A non-perturbative toolkit for quantum gravity

Recent developments have stressed the importance of including non-perturbative wormhole saddles in the gravitational path integral. For example, such saddles can account for the unitarity of black hole evaporation and reveal that infinite sets of seemingly orthogonal black hole microstates in reality only consist of a Beckenstein-Hawking entropy’s worth of independent states. However, these wormhole contributions suggest that the gravitational path integral should be understood as computing coarse-grained or ensemble averaged observables of an underlying fine-grained theory. Additionally, the gravity path integral itself is hard to evaluate, and in realistic models of gravity results are often limited to the saddle-point approximation. There are thus two distinct difficulties: 1) the gravity path integral only has access coarse-grained distributions of fine-grained observables and 2) the saddle-point approximation results in an approximate distribution for these fine-grained observables. In this talk we demonstrate that both these difficulties can be overcome in demonstrating exact equivalences between fine-grained quantities in quantum gravity. To do so we introduce a toolkit for the Euclidean path integral that allows fine-grained equalities to be extracted arbitrarily far beyond the saddle point approximation and without any assumptions about holographic duality. This toolkit involves three ingredients: (1) a way of resolving the identity with an over-complete basis of microstates (2) a drastic simplification of the sum over topologies in the limit where the basis is infinitely over-complete, and (3) a way of cutting and splicing geometries to demonstrate equality between two different gravitational path integrals even if neither can be explicitly computed. We arrive at this toolkit by answering the question of how a given set of gravity states can be shown to provide a complete basis.
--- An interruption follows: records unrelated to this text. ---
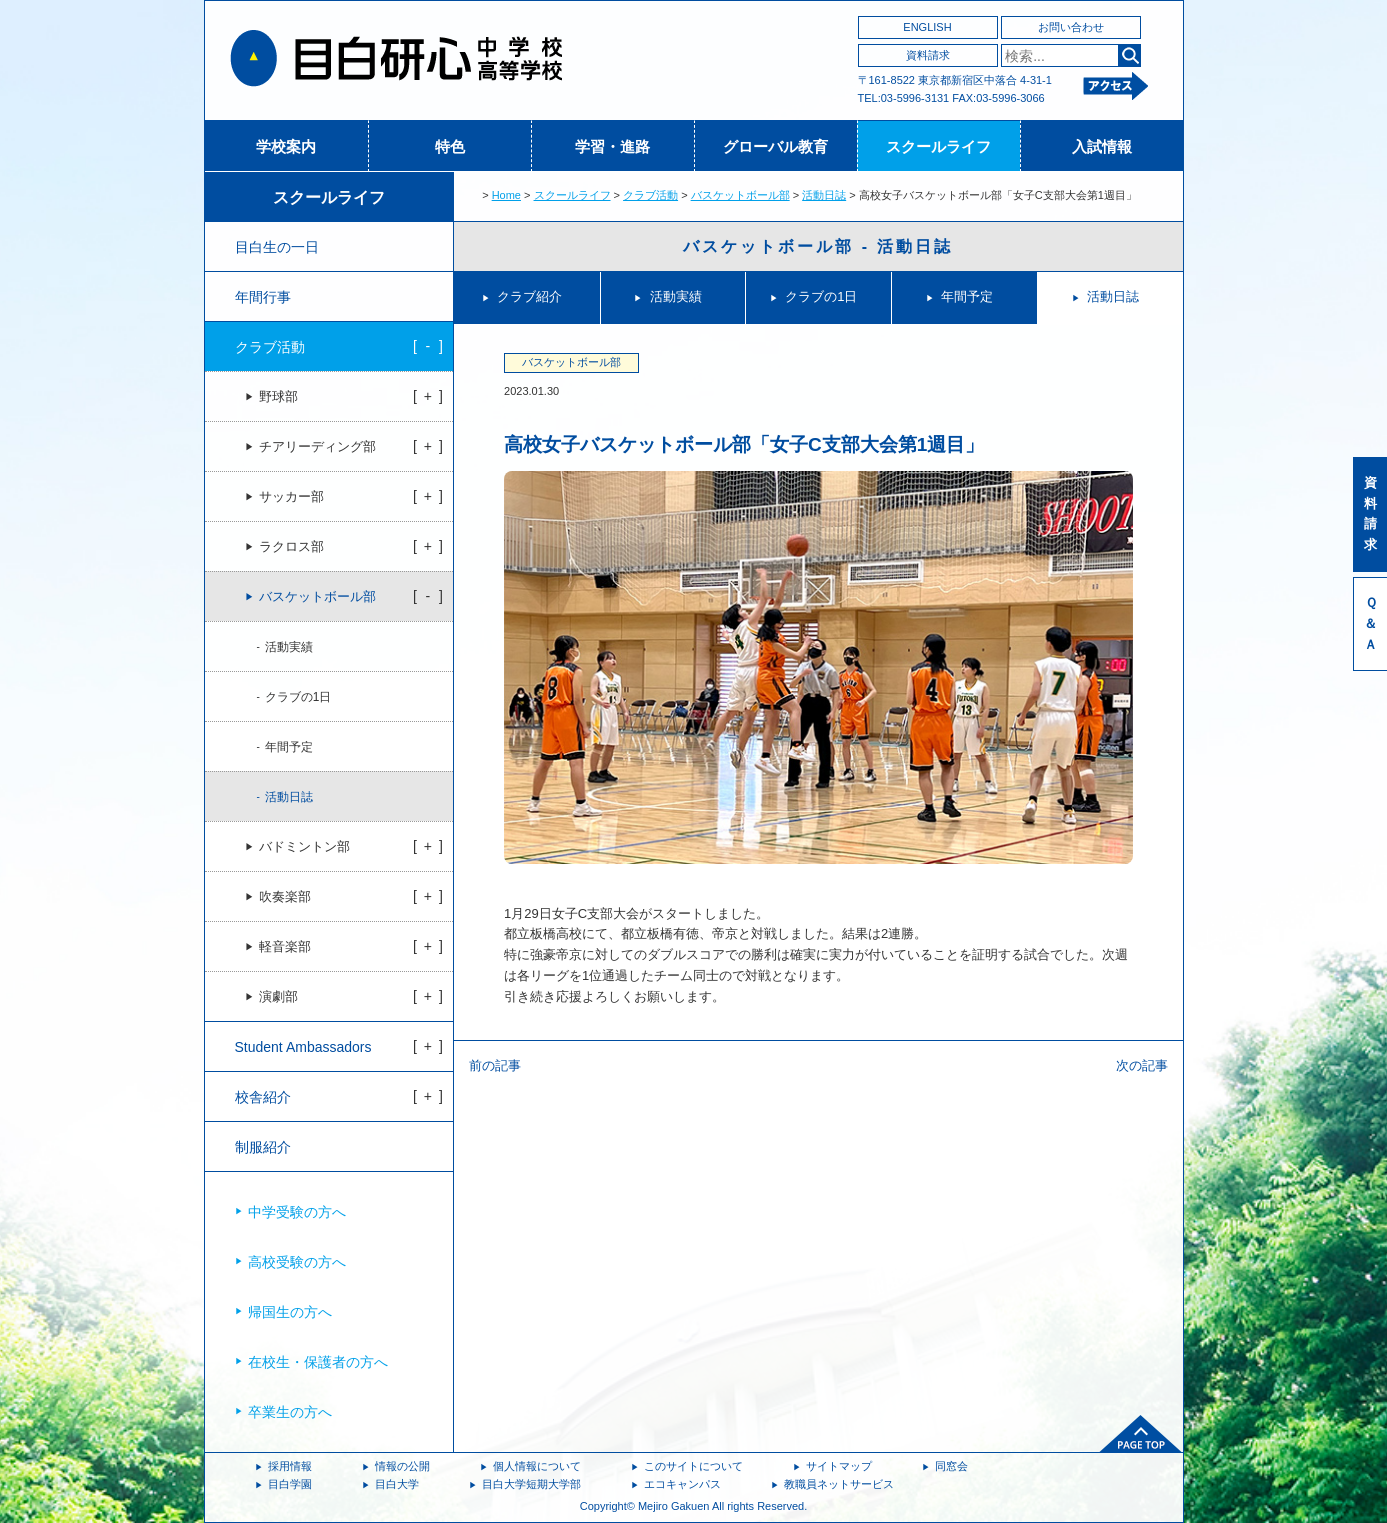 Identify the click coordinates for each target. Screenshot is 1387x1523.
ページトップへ (1141, 1434)
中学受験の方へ (297, 1212)
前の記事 (495, 1065)
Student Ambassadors (303, 1047)
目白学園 (290, 1484)
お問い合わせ (1071, 27)
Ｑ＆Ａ (1370, 623)
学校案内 (286, 146)
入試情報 (1102, 146)
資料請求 (928, 55)
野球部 (278, 397)
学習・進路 (612, 146)
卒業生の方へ (290, 1412)
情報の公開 (402, 1466)
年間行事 (263, 297)
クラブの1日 (821, 296)
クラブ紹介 (529, 296)
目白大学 (397, 1484)
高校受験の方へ (297, 1262)
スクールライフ (938, 146)
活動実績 (676, 296)
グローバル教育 (775, 146)
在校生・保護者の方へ (318, 1362)
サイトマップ (839, 1466)
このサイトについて (693, 1466)
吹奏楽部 (285, 897)
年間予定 (967, 296)
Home (506, 195)
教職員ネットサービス (839, 1484)
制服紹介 (263, 1147)
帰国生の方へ (290, 1312)
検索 (1129, 55)
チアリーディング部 (317, 447)
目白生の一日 (277, 247)
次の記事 (1142, 1065)
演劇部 (278, 997)
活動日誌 (824, 195)
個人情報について (537, 1466)
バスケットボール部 (740, 195)
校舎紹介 (263, 1097)
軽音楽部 (285, 947)
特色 (450, 146)
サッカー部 (291, 497)
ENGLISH (927, 27)
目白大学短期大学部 (531, 1484)
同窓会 (951, 1466)
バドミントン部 (304, 847)
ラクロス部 (291, 547)
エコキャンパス (682, 1484)
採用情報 (290, 1466)
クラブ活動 (650, 195)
One implication of our results is that universes containing a horizon can sometimes be understood as superpositions of horizonless geometries entangled with a closed universe. We will then go on to discuss how this toolkit can be used to address the Hilbert space factorisation problem and the question of whether the Gibbons-Hawking prescription for the gravity thermal partition function is in-fact tracing over the states of the theory.